A good way to judge a Batman game is with the Freebird rule. No, this is not the same Freebird rule that is a fixture in tag team wrestling. Rather, this is where the quality of the fighting gameplay is judged by how cool they feel when accompanied by the song ‘Freebird’ by Lynyrd Skynyrd, much like the famous scene from the first Kingsman movie where Colin Firth beats up a church full of feral bigots. I hate to report that Gotham Knights does not follow this rule.
If you have read my retrospective on the Arkham games then you understand my position on how high the bar Rocksteady set is. However, this recent entry into the archive of Batman video games falls short of achieving the same sort of experiences that were intrinsic to the Arkham Saga.
The best way I can describe this game would be Shadow of Mordor if Sauron was replaced with Batman’s ghost. A lot of the gameplay feels the same without a lot of the atmosphere that exploring middle earth provides. No matter what you do in Gotham Knights, it ends up feeling considerably slower in order to account for the online co-op capabilities.
When I first started Gotham Knights, I was surprised at how buggy the game was. It has since gotten less buggy with game patches but it still feels hollow. I managed to beat the game in roughly four nights. In contrast, it took me three weeks to complete each Arkham game, simply because i didn’t want it to be over. The side quests featuring Batman’s Rogues are over as soon as they started to grip me and always felt anticlimactic.

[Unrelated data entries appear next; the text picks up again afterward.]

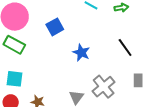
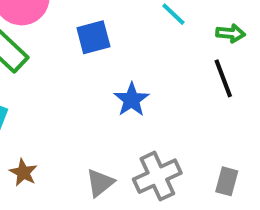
black line: (125, 47) -> (223, 78), moved

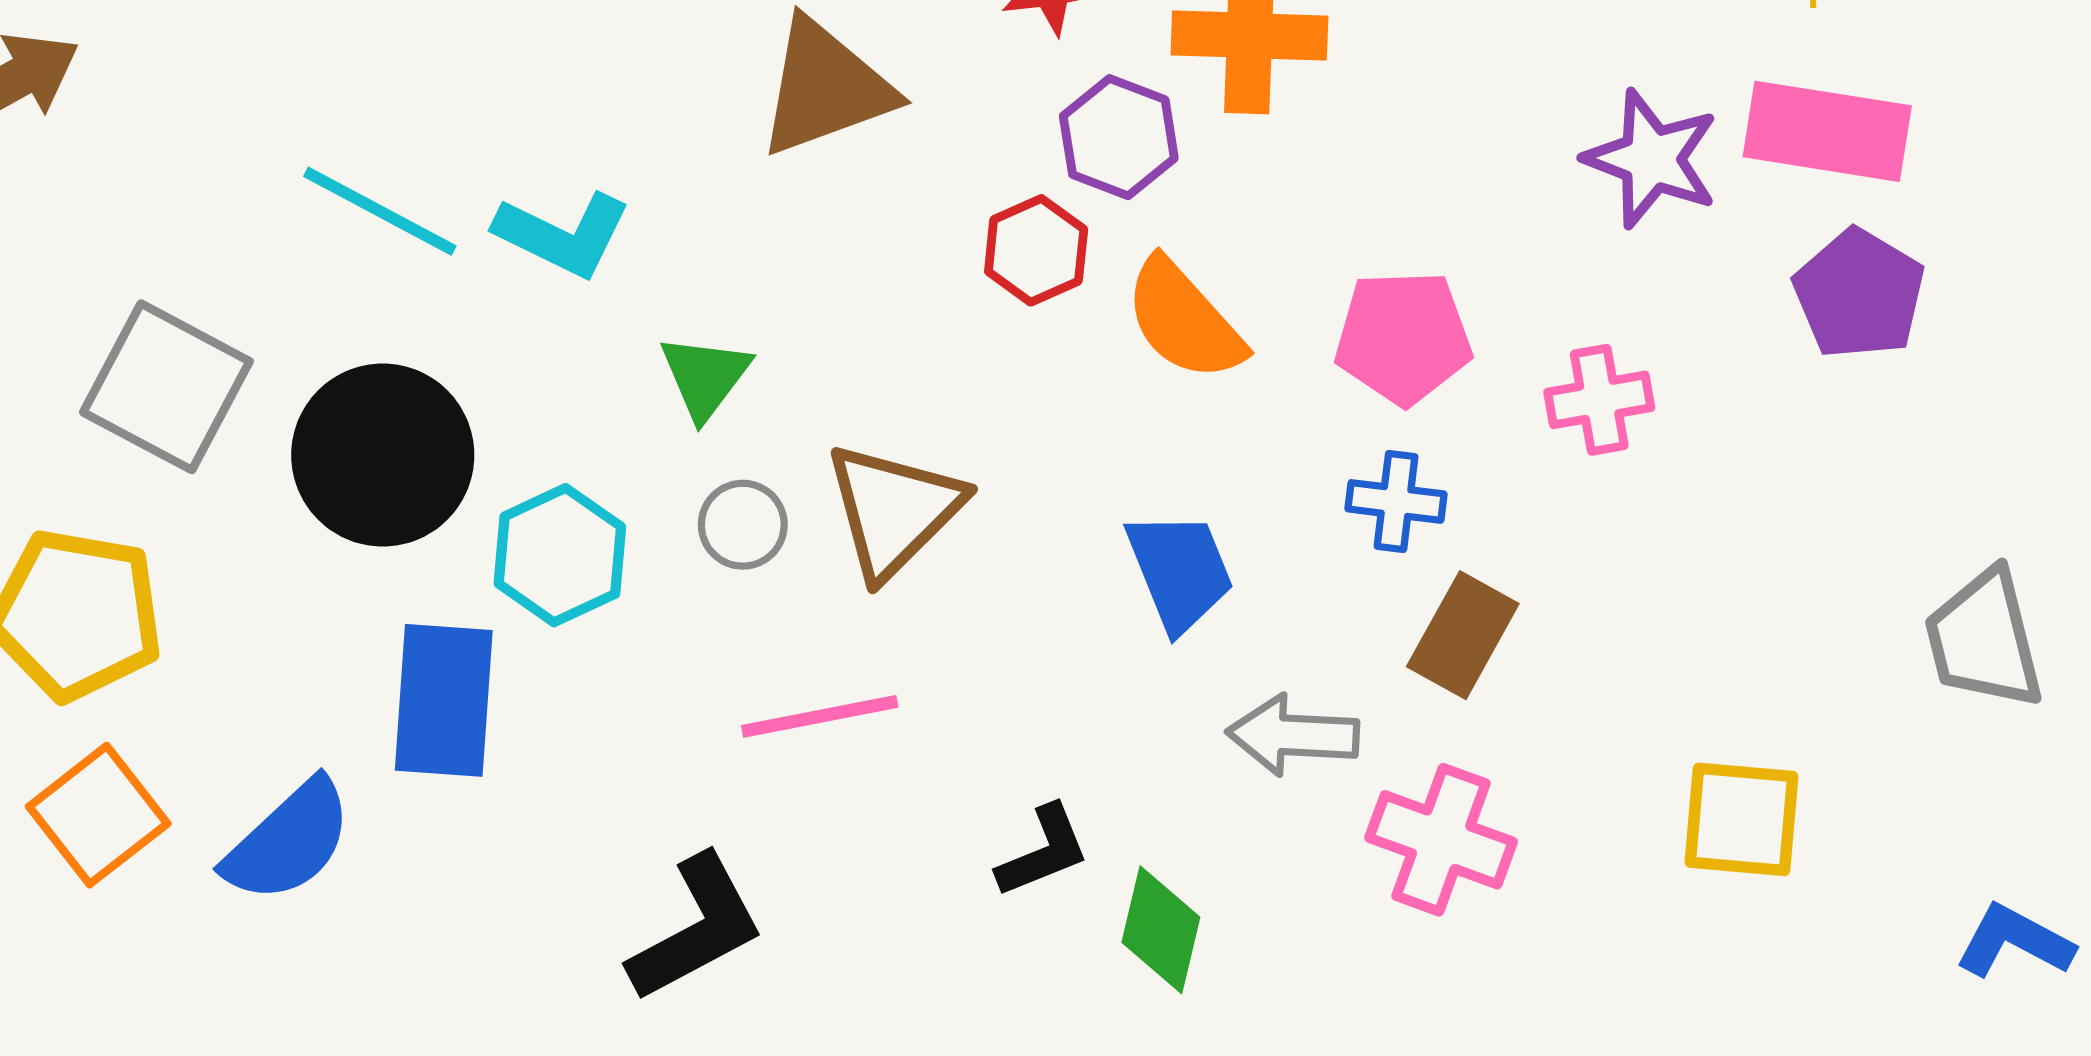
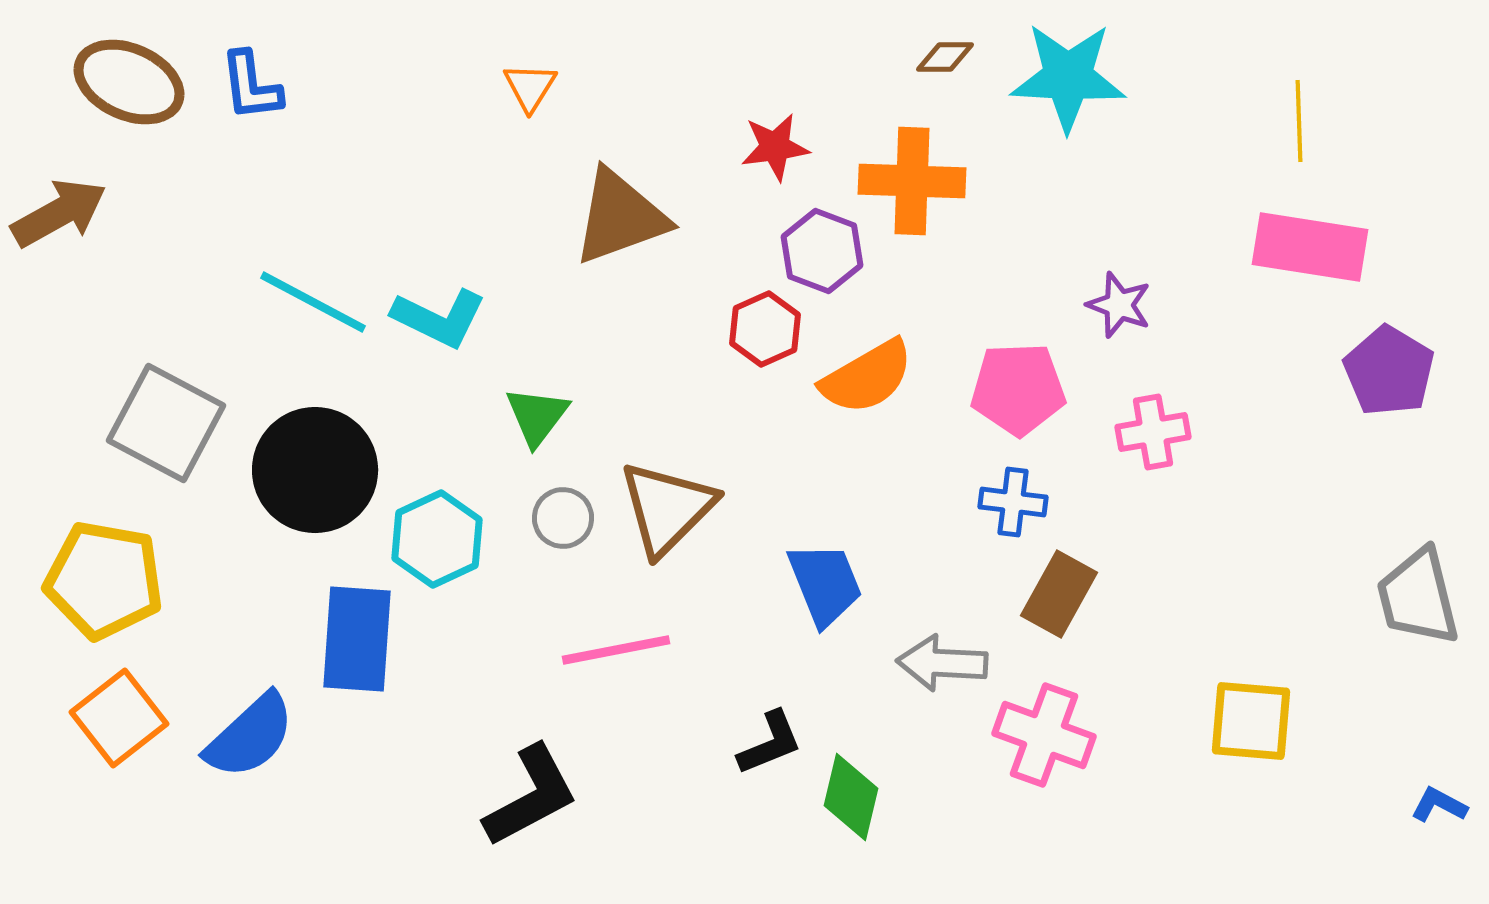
purple star: (1652, 159) -> (1119, 305), moved, size x0.7
purple pentagon: (1859, 294) -> (1389, 371), moved
orange semicircle: (1184, 320) -> (867, 377), turned -78
blue trapezoid: (1180, 571) -> (825, 584), moved
blue L-shape: (2014, 941) -> (1439, 805), size x0.7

Having only three recognisable villains to pursue while you’re able to explore all of Gotham City with your friends seems to be such wasted potential. Maybe they are planning to add more in future DLC, however with a price tag that’s already £70 with a £20 costume pack to make the characters look how they do in the comics, it’s essentially daylight robbery to ask for more money for something that other Batman games included in the base price.
One of the major selling points for the game, much like Arkham Knight, was the ability to drive a Bat Vehicle. However, unlike Arkham Knight, the execution is really poor, the Batcycle is simply a way to get around quickly but it always feels a lot slower than just grappling from each rooftop so is ultimately pointless. The other method of transportation changes for each character, flying trapeze for Nightwing, mystical leap for Red Hood, weird teleportation for Robin and gliding for Batgirl. However all of these, bar Batgirl, are needlessly tedious and as such are unnecessary for doing anything.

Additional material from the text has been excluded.